-- Records shown follows --

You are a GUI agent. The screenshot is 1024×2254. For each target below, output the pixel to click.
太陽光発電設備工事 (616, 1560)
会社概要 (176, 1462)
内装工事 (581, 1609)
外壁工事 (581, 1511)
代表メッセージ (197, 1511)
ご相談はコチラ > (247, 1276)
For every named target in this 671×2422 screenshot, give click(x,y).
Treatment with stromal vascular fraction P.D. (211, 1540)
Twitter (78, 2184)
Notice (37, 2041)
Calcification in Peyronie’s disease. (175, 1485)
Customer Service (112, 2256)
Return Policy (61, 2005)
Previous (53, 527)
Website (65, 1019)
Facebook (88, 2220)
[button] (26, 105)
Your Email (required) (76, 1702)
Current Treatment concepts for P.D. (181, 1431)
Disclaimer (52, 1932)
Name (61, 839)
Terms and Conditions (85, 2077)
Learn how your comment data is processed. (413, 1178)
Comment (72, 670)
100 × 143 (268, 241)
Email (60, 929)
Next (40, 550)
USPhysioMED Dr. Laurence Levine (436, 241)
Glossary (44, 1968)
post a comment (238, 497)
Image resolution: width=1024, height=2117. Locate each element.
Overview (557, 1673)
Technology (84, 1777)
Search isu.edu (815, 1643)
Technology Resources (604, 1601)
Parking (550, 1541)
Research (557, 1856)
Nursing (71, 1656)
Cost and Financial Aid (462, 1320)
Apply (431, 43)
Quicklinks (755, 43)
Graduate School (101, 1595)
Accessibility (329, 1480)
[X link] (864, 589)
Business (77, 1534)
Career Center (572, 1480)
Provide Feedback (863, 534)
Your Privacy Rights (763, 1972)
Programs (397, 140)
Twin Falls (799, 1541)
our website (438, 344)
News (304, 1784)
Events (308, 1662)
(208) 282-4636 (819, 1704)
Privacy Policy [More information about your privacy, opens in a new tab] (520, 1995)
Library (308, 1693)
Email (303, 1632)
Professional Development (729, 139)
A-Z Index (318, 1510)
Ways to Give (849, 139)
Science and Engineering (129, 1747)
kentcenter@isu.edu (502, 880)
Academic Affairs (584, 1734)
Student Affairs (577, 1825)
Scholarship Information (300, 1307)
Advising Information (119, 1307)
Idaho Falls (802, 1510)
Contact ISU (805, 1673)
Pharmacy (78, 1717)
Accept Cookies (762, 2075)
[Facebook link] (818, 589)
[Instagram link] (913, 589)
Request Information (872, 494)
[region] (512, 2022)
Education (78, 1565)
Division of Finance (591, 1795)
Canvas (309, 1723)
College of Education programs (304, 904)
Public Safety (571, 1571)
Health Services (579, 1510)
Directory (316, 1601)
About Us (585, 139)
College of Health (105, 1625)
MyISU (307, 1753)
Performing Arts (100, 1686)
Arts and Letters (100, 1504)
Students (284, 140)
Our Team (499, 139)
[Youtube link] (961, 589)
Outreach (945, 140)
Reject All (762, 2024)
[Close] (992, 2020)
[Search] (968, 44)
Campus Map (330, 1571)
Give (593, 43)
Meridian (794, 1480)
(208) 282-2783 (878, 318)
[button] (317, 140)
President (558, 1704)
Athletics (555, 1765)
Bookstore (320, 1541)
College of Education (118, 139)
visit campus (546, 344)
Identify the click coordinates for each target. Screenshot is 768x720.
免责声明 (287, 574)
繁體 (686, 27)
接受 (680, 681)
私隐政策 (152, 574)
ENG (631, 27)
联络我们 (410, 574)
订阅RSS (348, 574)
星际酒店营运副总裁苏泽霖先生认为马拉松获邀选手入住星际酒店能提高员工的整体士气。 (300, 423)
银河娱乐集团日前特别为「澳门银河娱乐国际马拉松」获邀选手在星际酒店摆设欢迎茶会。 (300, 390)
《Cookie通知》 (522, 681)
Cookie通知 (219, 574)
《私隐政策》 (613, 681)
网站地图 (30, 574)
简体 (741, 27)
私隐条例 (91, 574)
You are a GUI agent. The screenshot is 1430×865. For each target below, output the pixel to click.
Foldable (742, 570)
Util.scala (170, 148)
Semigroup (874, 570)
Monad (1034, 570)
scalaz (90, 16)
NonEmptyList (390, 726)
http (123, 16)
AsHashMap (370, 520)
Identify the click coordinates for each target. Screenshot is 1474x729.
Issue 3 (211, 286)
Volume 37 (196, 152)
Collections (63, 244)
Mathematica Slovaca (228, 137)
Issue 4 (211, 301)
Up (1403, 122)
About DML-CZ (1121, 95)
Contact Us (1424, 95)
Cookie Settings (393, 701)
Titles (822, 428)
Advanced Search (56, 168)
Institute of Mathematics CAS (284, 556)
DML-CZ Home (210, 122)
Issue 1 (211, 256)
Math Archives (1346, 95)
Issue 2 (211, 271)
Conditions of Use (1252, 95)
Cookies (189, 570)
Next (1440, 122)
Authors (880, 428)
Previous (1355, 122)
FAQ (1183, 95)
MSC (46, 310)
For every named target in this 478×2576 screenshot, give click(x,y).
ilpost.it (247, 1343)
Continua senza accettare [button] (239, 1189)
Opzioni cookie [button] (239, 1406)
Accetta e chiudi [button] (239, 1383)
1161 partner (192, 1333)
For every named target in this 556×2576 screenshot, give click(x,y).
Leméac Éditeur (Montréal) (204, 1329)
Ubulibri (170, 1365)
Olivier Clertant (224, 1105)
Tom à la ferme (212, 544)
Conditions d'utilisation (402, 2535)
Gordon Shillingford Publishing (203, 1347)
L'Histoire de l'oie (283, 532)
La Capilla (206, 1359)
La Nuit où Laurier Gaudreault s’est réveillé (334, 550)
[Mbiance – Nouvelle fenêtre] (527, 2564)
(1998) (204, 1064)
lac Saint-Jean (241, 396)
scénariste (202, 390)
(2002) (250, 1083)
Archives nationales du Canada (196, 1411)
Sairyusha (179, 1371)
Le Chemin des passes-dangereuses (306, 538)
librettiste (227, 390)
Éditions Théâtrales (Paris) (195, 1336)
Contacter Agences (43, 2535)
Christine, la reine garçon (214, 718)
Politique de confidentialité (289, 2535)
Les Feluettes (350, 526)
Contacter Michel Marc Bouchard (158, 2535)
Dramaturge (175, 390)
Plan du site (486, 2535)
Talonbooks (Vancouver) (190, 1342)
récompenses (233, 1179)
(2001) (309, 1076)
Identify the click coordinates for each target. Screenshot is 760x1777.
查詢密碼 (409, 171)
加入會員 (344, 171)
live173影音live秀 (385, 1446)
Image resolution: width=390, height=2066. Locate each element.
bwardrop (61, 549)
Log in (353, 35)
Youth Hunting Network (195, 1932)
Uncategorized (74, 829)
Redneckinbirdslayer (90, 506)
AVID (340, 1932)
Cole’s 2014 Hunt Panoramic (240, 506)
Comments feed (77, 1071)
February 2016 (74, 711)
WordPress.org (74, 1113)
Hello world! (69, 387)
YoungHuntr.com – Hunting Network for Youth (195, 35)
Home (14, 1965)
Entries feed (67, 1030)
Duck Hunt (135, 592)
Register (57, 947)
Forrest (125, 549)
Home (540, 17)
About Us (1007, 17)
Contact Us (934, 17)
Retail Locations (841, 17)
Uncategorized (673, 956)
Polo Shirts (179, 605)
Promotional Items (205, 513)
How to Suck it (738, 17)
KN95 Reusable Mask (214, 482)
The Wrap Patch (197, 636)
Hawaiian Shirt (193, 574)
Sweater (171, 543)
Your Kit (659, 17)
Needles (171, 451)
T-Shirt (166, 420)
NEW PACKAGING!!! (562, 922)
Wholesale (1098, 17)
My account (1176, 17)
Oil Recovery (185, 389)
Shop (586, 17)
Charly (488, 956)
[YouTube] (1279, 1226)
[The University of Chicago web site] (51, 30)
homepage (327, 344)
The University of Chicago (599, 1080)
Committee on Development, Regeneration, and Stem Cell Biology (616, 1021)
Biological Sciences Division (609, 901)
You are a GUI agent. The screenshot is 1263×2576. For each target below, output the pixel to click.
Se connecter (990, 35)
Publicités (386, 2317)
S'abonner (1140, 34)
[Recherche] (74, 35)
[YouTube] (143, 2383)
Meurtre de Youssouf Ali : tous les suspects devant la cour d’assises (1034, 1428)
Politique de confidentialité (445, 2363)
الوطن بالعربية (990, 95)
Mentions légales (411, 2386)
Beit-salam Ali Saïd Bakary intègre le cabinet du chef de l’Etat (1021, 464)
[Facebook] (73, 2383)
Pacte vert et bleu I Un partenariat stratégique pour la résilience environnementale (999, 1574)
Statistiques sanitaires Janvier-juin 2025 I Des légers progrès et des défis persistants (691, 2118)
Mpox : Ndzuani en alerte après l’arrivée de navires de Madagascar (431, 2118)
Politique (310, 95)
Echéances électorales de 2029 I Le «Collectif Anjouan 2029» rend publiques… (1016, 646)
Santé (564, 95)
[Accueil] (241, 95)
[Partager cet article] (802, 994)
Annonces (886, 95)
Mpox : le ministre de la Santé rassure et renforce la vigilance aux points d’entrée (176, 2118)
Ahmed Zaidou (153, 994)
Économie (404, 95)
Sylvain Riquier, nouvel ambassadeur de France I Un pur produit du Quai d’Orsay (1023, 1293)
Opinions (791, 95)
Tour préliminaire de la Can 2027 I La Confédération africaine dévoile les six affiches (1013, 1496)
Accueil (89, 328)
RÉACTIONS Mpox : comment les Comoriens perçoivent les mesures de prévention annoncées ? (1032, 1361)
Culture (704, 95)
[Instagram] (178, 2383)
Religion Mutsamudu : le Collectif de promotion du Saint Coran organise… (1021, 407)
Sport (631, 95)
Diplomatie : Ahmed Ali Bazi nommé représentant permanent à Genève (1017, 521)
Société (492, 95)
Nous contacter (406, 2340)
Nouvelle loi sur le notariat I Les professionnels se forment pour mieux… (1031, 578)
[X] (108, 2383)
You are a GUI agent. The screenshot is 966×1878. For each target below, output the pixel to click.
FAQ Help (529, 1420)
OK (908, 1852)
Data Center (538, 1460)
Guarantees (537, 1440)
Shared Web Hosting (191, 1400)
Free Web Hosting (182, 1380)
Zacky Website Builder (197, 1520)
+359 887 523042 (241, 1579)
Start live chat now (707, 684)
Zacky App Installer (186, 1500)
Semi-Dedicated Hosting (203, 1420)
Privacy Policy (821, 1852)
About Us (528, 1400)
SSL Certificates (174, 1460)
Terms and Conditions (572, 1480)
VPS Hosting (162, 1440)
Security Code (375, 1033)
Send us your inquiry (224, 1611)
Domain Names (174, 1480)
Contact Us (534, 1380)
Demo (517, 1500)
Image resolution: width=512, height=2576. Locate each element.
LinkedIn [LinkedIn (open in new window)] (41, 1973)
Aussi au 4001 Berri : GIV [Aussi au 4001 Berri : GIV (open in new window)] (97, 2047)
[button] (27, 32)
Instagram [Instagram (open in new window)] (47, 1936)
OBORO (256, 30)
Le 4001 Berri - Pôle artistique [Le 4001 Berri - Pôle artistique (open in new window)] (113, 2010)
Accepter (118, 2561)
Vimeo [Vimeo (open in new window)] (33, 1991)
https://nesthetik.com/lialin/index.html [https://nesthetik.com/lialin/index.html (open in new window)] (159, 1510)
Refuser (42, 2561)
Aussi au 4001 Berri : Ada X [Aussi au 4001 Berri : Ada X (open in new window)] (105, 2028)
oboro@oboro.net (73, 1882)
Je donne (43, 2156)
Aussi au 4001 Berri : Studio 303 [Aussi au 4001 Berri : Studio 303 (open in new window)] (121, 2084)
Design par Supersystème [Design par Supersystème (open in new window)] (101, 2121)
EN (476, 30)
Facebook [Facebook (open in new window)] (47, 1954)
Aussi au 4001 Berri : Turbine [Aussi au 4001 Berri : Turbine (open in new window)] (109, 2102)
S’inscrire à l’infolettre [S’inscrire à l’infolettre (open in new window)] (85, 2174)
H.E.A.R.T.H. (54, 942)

-- Records shown concluded --

▶ _Work instruction_:
Match on "Chicago" and copy out every line of the entries that contains it.

▶ _Exercise output_:
[The University of Chicago web site] (51, 30)
The University of Chicago (599, 1080)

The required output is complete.